Action item: Please print out the entries below unchanged and skip the images.

Dataset items
Content starts

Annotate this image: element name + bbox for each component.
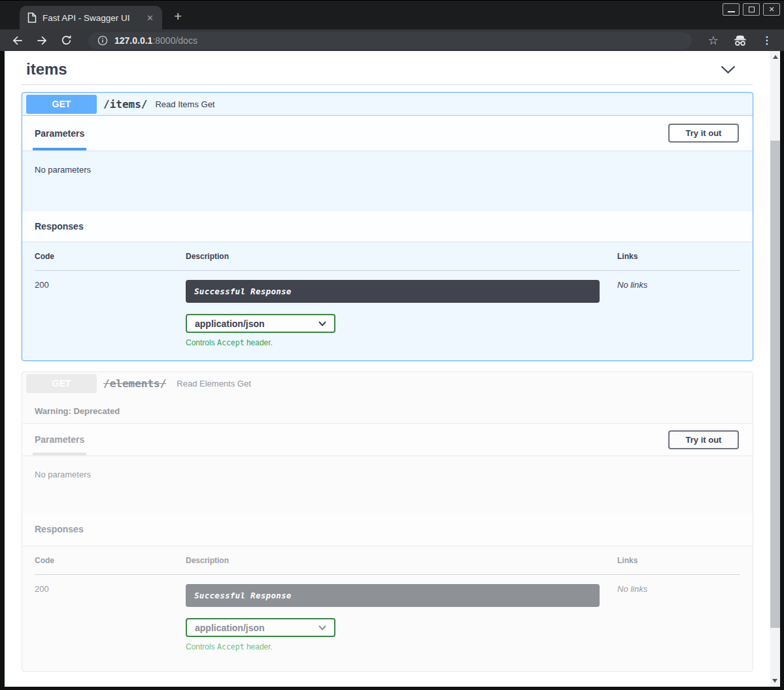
select-chevron-icon — [318, 321, 326, 326]
deprecated-warning: Warning: Deprecated — [22, 395, 753, 424]
accept-header-note: Controls Accept header. — [186, 338, 617, 347]
no-parameters-text: No parameters — [35, 165, 91, 175]
document-icon — [27, 12, 37, 23]
tag-section-header[interactable]: items — [22, 51, 753, 78]
responses-title: Responses — [35, 221, 84, 232]
swagger-page: items GET /items/ Read Items Get — [5, 51, 770, 687]
maximize-button[interactable] — [743, 3, 760, 16]
accept-header-note: Controls Accept header. — [186, 642, 617, 651]
scrollbar-thumb[interactable] — [770, 141, 780, 628]
forward-button[interactable] — [35, 33, 49, 48]
response-code: 200 — [35, 584, 186, 651]
col-code-header: Code — [35, 252, 186, 261]
responses-body: Code Description Links 200 Successful Re… — [22, 241, 753, 360]
response-description-cell: Successful Response application/json Con… — [186, 280, 617, 347]
close-button[interactable]: ✕ — [763, 3, 780, 16]
browser-window: Fast API - Swagger UI ✕ + ✕ 127.0.0.1:80… — [0, 0, 784, 690]
media-type-select[interactable]: application/json — [186, 618, 335, 637]
try-it-out-button[interactable]: Try it out — [668, 124, 739, 143]
opblock-summary[interactable]: GET /items/ Read Items Get — [22, 93, 753, 116]
browser-menu-icon[interactable]: ⋮ — [762, 34, 772, 46]
media-type-value: application/json — [195, 623, 265, 633]
method-badge: GET — [26, 374, 97, 393]
site-info-icon[interactable] — [97, 35, 108, 46]
tab-parameters[interactable]: Parameters — [35, 424, 84, 455]
url-bar[interactable]: 127.0.0.1:8000/docs — [88, 32, 692, 49]
col-description-header: Description — [186, 252, 617, 261]
response-row-200: 200 Successful Response application/json… — [35, 575, 740, 651]
window-controls: ✕ — [723, 3, 780, 16]
tab-parameters[interactable]: Parameters — [35, 116, 84, 150]
minimize-button[interactable] — [723, 3, 740, 16]
opblock-get-elements-deprecated: GET /elements/ Read Elements Get Warning… — [22, 371, 753, 672]
col-links-header: Links — [617, 556, 740, 565]
page-viewport: items GET /items/ Read Items Get — [0, 51, 784, 690]
toolbar-right-icons: ☆ ⋮ — [708, 33, 772, 48]
reload-button[interactable] — [59, 33, 73, 48]
parameters-body: No parameters — [22, 150, 753, 211]
responses-table-header: Code Description Links — [35, 252, 740, 271]
try-it-out-button[interactable]: Try it out — [668, 430, 739, 449]
incognito-icon — [733, 35, 747, 46]
response-row-200: 200 Successful Response application/json… — [35, 271, 740, 347]
back-button[interactable] — [10, 33, 25, 48]
new-tab-button[interactable]: + — [174, 9, 182, 24]
response-description-cell: Successful Response application/json Con… — [186, 584, 617, 651]
responses-header: Responses — [22, 513, 753, 545]
browser-tab[interactable]: Fast API - Swagger UI ✕ — [20, 6, 162, 29]
scrollbar-down-icon[interactable] — [772, 679, 777, 683]
parameters-body: No parameters — [22, 455, 753, 513]
maximize-icon — [749, 7, 755, 12]
operation-path: /elements/ — [103, 377, 166, 390]
url-path: :8000/docs — [152, 35, 197, 46]
response-links: No links — [617, 584, 740, 651]
browser-toolbar: 127.0.0.1:8000/docs ☆ ⋮ — [0, 29, 784, 51]
opblock-summary[interactable]: GET /elements/ Read Elements Get — [22, 372, 753, 395]
minimize-icon — [728, 11, 735, 12]
no-parameters-text: No parameters — [35, 470, 91, 479]
tab-strip: Fast API - Swagger UI ✕ + ✕ — [0, 0, 784, 29]
url-host: 127.0.0.1 — [114, 35, 152, 46]
response-description-box: Successful Response — [186, 280, 600, 303]
responses-body: Code Description Links 200 Successful Re… — [22, 545, 753, 671]
tag-title: items — [26, 60, 67, 78]
select-chevron-icon — [318, 625, 326, 630]
vertical-scrollbar[interactable] — [770, 51, 780, 687]
operation-summary-text: Read Elements Get — [177, 379, 250, 388]
col-description-header: Description — [186, 556, 617, 565]
tab-title: Fast API - Swagger UI — [43, 13, 139, 23]
parameters-header: Parameters Try it out — [22, 116, 753, 150]
response-description-box: Successful Response — [186, 584, 600, 607]
operation-summary-text: Read Items Get — [155, 99, 214, 109]
url-text[interactable]: 127.0.0.1:8000/docs — [114, 35, 197, 46]
responses-table-header: Code Description Links — [35, 556, 740, 575]
col-links-header: Links — [617, 252, 740, 261]
opblock-get-items: GET /items/ Read Items Get Parameters Tr… — [22, 92, 753, 361]
section-divider — [22, 84, 753, 85]
operation-path: /items/ — [103, 98, 147, 111]
parameters-header: Parameters Try it out — [22, 424, 753, 455]
bookmark-star-icon[interactable]: ☆ — [708, 33, 719, 48]
response-code: 200 — [35, 280, 186, 347]
media-type-value: application/json — [195, 319, 265, 329]
chevron-down-icon[interactable] — [720, 65, 736, 75]
media-type-select[interactable]: application/json — [186, 314, 335, 333]
responses-header: Responses — [22, 211, 753, 241]
responses-title: Responses — [35, 524, 84, 534]
method-badge: GET — [26, 95, 97, 114]
response-links: No links — [617, 280, 740, 347]
scrollbar-up-icon[interactable] — [773, 55, 778, 59]
col-code-header: Code — [35, 556, 186, 565]
tab-close-icon[interactable]: ✕ — [145, 13, 156, 23]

Content ends

Exercise solution:
Annotate this image: element name + bbox for each component.
select-chevron-icon — [318, 321, 326, 326]
deprecated-warning: Warning: Deprecated — [22, 395, 753, 424]
accept-header-note: Controls Accept header. — [186, 338, 617, 347]
no-parameters-text: No parameters — [35, 165, 91, 175]
document-icon — [27, 12, 37, 23]
tag-section-header[interactable]: items — [22, 51, 753, 78]
responses-title: Responses — [35, 221, 84, 232]
swagger-page: items GET /items/ Read Items Get — [5, 51, 770, 687]
maximize-button[interactable] — [743, 3, 760, 16]
accept-header-note: Controls Accept header. — [186, 642, 617, 651]
scrollbar-thumb[interactable] — [770, 141, 780, 628]
forward-button[interactable] — [35, 33, 49, 48]
response-code: 200 — [35, 584, 186, 651]
col-code-header: Code — [35, 252, 186, 261]
responses-body: Code Description Links 200 Successful Re… — [22, 241, 753, 360]
response-description-cell: Successful Response application/json Con… — [186, 280, 617, 347]
close-button[interactable]: ✕ — [763, 3, 780, 16]
browser-window: Fast API - Swagger UI ✕ + ✕ 127.0.0.1:80… — [0, 0, 784, 690]
media-type-select[interactable]: application/json — [186, 618, 335, 637]
try-it-out-button[interactable]: Try it out — [668, 124, 739, 143]
opblock-summary[interactable]: GET /items/ Read Items Get — [22, 93, 753, 116]
browser-menu-icon[interactable]: ⋮ — [762, 34, 772, 46]
media-type-value: application/json — [195, 623, 265, 633]
method-badge: GET — [26, 374, 97, 393]
site-info-icon[interactable] — [97, 35, 108, 46]
tab-parameters[interactable]: Parameters — [35, 424, 84, 455]
url-bar[interactable]: 127.0.0.1:8000/docs — [88, 32, 692, 49]
col-description-header: Description — [186, 252, 617, 261]
response-row-200: 200 Successful Response application/json… — [35, 575, 740, 651]
window-controls: ✕ — [723, 3, 780, 16]
tab-parameters[interactable]: Parameters — [35, 116, 84, 150]
minimize-button[interactable] — [723, 3, 740, 16]
opblock-get-elements-deprecated: GET /elements/ Read Elements Get Warning… — [22, 371, 753, 672]
col-links-header: Links — [617, 556, 740, 565]
page-viewport: items GET /items/ Read Items Get — [0, 51, 784, 690]
toolbar-right-icons: ☆ ⋮ — [708, 33, 772, 48]
reload-button[interactable] — [59, 33, 73, 48]
parameters-body: No parameters — [22, 150, 753, 211]
responses-table-header: Code Description Links — [35, 252, 740, 271]
try-it-out-button[interactable]: Try it out — [668, 430, 739, 449]
incognito-icon — [733, 35, 747, 46]
response-row-200: 200 Successful Response application/json… — [35, 271, 740, 347]
back-button[interactable] — [10, 33, 25, 48]
new-tab-button[interactable]: + — [174, 9, 182, 24]
response-description-cell: Successful Response application/json Con… — [186, 584, 617, 651]
responses-header: Responses — [22, 513, 753, 545]
browser-tab[interactable]: Fast API - Swagger UI ✕ — [20, 6, 162, 29]
scrollbar-down-icon[interactable] — [772, 679, 777, 683]
parameters-body: No parameters — [22, 455, 753, 513]
maximize-icon — [749, 7, 755, 12]
operation-path: /elements/ — [103, 377, 166, 390]
url-path: :8000/docs — [152, 35, 197, 46]
response-links: No links — [617, 584, 740, 651]
browser-toolbar: 127.0.0.1:8000/docs ☆ ⋮ — [0, 29, 784, 51]
opblock-summary[interactable]: GET /elements/ Read Elements Get — [22, 372, 753, 395]
minimize-icon — [728, 11, 735, 12]
no-parameters-text: No parameters — [35, 470, 91, 479]
tab-strip: Fast API - Swagger UI ✕ + ✕ — [0, 0, 784, 29]
url-host: 127.0.0.1 — [114, 35, 152, 46]
response-description-box: Successful Response — [186, 280, 600, 303]
responses-body: Code Description Links 200 Successful Re… — [22, 545, 753, 671]
tag-title: items — [26, 60, 67, 78]
select-chevron-icon — [318, 625, 326, 630]
vertical-scrollbar[interactable] — [770, 51, 780, 687]
operation-summary-text: Read Elements Get — [177, 379, 250, 388]
col-description-header: Description — [186, 556, 617, 565]
tab-title: Fast API - Swagger UI — [43, 13, 139, 23]
parameters-header: Parameters Try it out — [22, 116, 753, 150]
response-description-box: Successful Response — [186, 584, 600, 607]
operation-summary-text: Read Items Get — [155, 99, 214, 109]
url-text[interactable]: 127.0.0.1:8000/docs — [114, 35, 197, 46]
responses-table-header: Code Description Links — [35, 556, 740, 575]
col-links-header: Links — [617, 252, 740, 261]
opblock-get-items: GET /items/ Read Items Get Parameters Tr… — [22, 92, 753, 361]
section-divider — [22, 84, 753, 85]
operation-path: /items/ — [103, 98, 147, 111]
parameters-header: Parameters Try it out — [22, 424, 753, 455]
bookmark-star-icon[interactable]: ☆ — [708, 33, 719, 48]
response-code: 200 — [35, 280, 186, 347]
media-type-value: application/json — [195, 319, 265, 329]
chevron-down-icon[interactable] — [720, 65, 736, 75]
media-type-select[interactable]: application/json — [186, 314, 335, 333]
responses-header: Responses — [22, 211, 753, 241]
responses-title: Responses — [35, 524, 84, 534]
method-badge: GET — [26, 95, 97, 114]
response-links: No links — [617, 280, 740, 347]
scrollbar-up-icon[interactable] — [773, 55, 778, 59]
col-code-header: Code — [35, 556, 186, 565]
tab-close-icon[interactable]: ✕ — [145, 13, 156, 23]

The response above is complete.